[Zope] Indexing: ZopeSplitter and numbers

Richard Jones richard@bizarsoftware.com.au
Wed, 14 Nov 2001 08:46:07 +1100


On Wednesday 14 November 2001 08:26, sean.upton@uniontrib.com wrote:
> I think I'd have to jump on the bandwagon and agree that numbers should not
> be stripped.  I'll second the idea of a fish-bowl proposal.
>
> In a full text search of classified ads, for example, one wants to search
> for a 2000 Ford F150; in Zope 2.3.x, Splitter.c stripped out both 2000 and
> F150.  The change was easy: just replace isalpha() with isalnum() in the
> relevant part of the code.  I'm not sure what the story is in 2.4, but it
> sounds like people searching for a year 2000 truck are going to find ads
> for ones built in 1982.

This is the behaviour we want - have you experienced any negative 
side-effects from doing this? 


> I use a modified Splitter.so that allows numbers, as well as one-character
> words, so people can search for "c programmer" in the classified ads.
>
> I'm curious about a few other things (that I really haven't tested):
> - How does Zope's splitter handle hyphenated words?
> - Is there a way to split words with period characters reliably, supposing
> I wanted to be able to search for terms like "yahoo.com" or "Splitter.so"
> or "Microsoft .NET" in text?

... or e-mail addresses.
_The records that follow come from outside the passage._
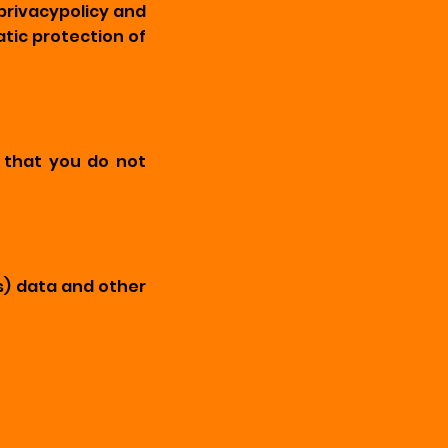
privacypolicy and
tic protection of
s that you do not
s) data and other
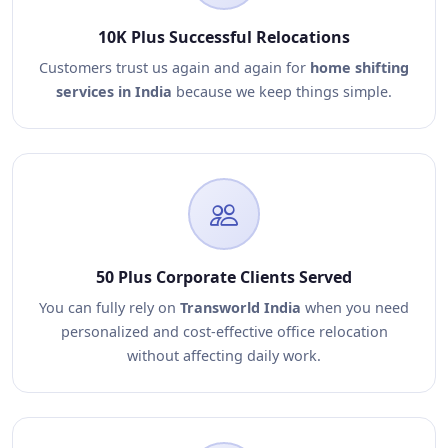
10K Plus Successful Relocations
Customers trust us again and again for
home shifting
services in India
because we keep things simple.
50 Plus Corporate Clients Served
You can fully rely on
Transworld India
when you need
personalized and cost-effective office relocation
without affecting daily work.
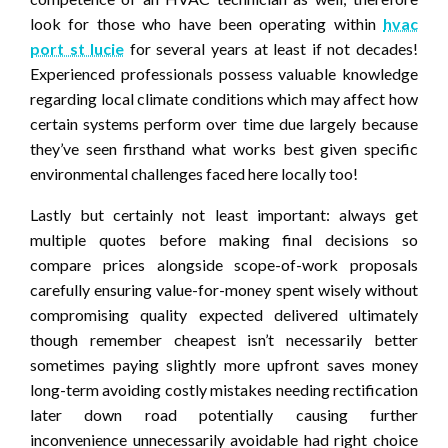
look for those who have been operating within
hvac
port st lucie
for several years at least if not decades!
Experienced professionals possess valuable knowledge
regarding local climate conditions which may affect how
certain systems perform over time due largely because
they’ve seen firsthand what works best given specific
environmental challenges faced here locally too!
Lastly but certainly not least important: always get
multiple quotes before making final decisions so
compare prices alongside scope-of-work proposals
carefully ensuring value-for-money spent wisely without
compromising quality expected delivered ultimately
though remember cheapest isn’t necessarily better
sometimes paying slightly more upfront saves money
long-term avoiding costly mistakes needing rectification
later down road potentially causing further
inconvenience unnecessarily avoidable had right choice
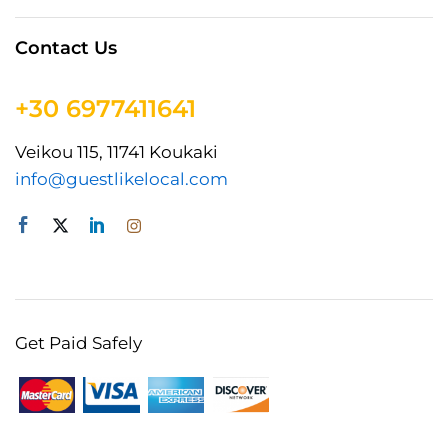
Contact Us
+30 6977411641
Veikou 115, 11741 Koukaki
info@guestlikelocal.com
Get Paid Safely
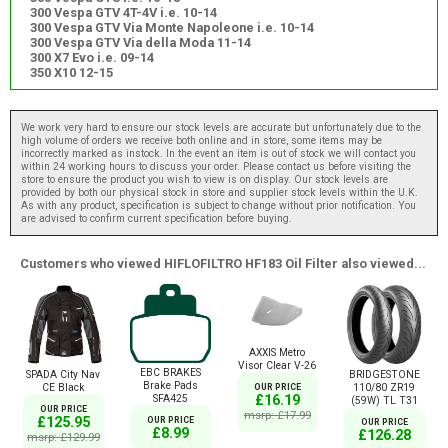
300 Vespa GTV 4T-4V i.e. 10-14
300 Vespa GTV Via Monte Napoleone i.e. 10-14
300 Vespa GTV Via della Moda 11-14
300 X7 Evo i.e. 09-14
350 X10 12-15
We work very hard to ensure our stock levels are accurate but unfortunately due to the
high volume of orders we receive both online and in store, some items may be
incorrectly marked as instock. In the event an item is out of stock we will contact you
within 24 working hours to discuss your order. Please contact us before visiting the
store to ensure the product you wish to view is on display. Our stock levels are
provided by both our physical stock in store and supplier stock levels within the U.K.
As with any product, specification is subject to change without prior notification. You
are advised to confirm current specification before buying.
Customers who viewed HIFLOFILTRO HF183 Oil Filter also viewed...
AXXIS Metro
Visor Clear V-26
EBC BRAKES
SPADA City Nav
BRIDGESTONE
Brake Pads
CE Black
110/80 ZR19
OUR PRICE
SFA425
£16.19
(59W) TL T31
OUR PRICE
msrp: £17.99
£125.95
OUR PRICE
OUR PRICE
£8.99
£126.28
msrp: £129.99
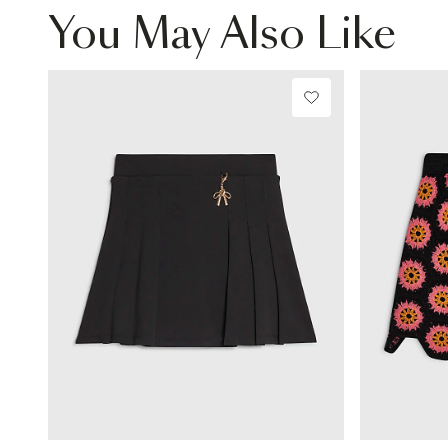
You May Also Like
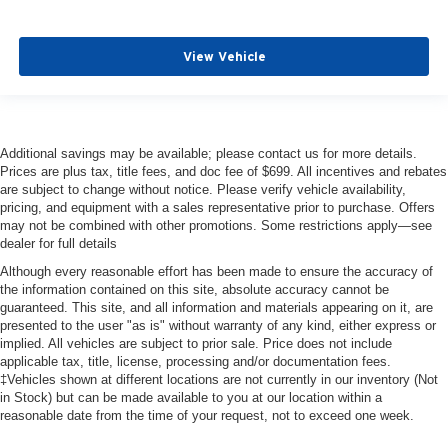
View Vehicle
Additional savings may be available; please contact us for more details.
Prices are plus tax, title fees, and doc fee of $699. All incentives and rebates
are subject to change without notice. Please verify vehicle availability,
pricing, and equipment with a sales representative prior to purchase. Offers
may not be combined with other promotions. Some restrictions apply—see
dealer for full details
Although every reasonable effort has been made to ensure the accuracy of
the information contained on this site, absolute accuracy cannot be
guaranteed. This site, and all information and materials appearing on it, are
presented to the user "as is" without warranty of any kind, either express or
implied. All vehicles are subject to prior sale. Price does not include
applicable tax, title, license, processing and/or documentation fees.
‡Vehicles shown at different locations are not currently in our inventory (Not
in Stock) but can be made available to you at our location within a
reasonable date from the time of your request, not to exceed one week.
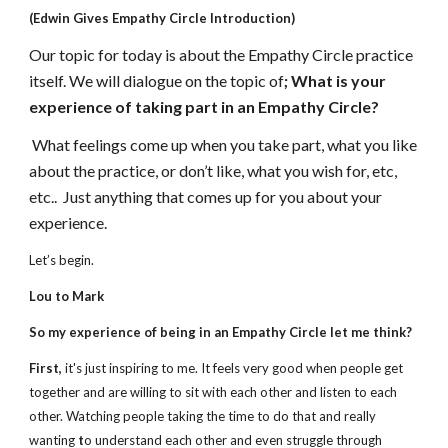
(Edwin Gives Empathy Circle Introduction)
Our topic for today is about the Empathy Circle practice 
itself. We will dialogue on the topic of
; What is your 
experience of taking part in an Empathy Circle?
What feelings come up when you take part, what you like 
about the practice, or don’t like, what you wish for, etc, 
etc..  Just anything that comes up for you about your 
experience.
Let’s begin.
Lou to Mark
So my experience of being in an Empathy Circle let me think?
First,
 it's just inspiring to me. It feels very good when people get 
together and are willing to sit with each other and listen to each 
other. Watching people taking the time to do that and really 
wanting 
t
o understand each other and even struggle through 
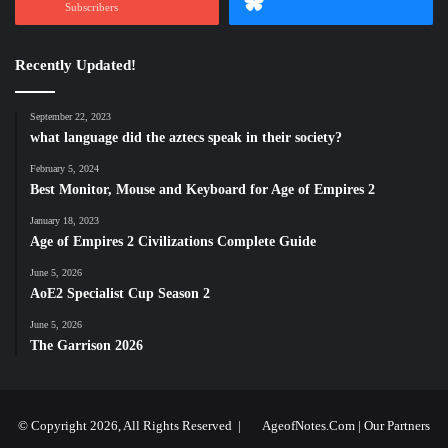
Subscribers
Recently Updated!
September 22, 2023
what language did the aztecs speak in their society?
February 5, 2024
Best Monitor, Mouse and Keyboard for Age of Empires 2
January 18, 2023
Age of Empires 2 Civilizations Complete Guide
June 5, 2026
AoE2 Specialist Cup Season 2
June 5, 2026
The Garrison 2026
© Copyright 2026, All Rights Reserved |
AgeofNotes.Com
|
Our Partners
We 
currently sub the "@" and "." chars in e-mail addresses with "_" so they are 
indexed usefully. In your more case, I'm not sure that'd be appropriate. If 
you only have "keywords" in your TextIndex, I suppose the only stop chars 
you'd want are whitespace, and everything else is in.


> I would think that the appropriate default behavior for ZopeSplitter would
> be relaxed about stripping out things.

My concern is that there's _specific_ code in there that does this stuff, and 
I want to know if there'll be any negative consquences of changing its 
behaviour...


   Richard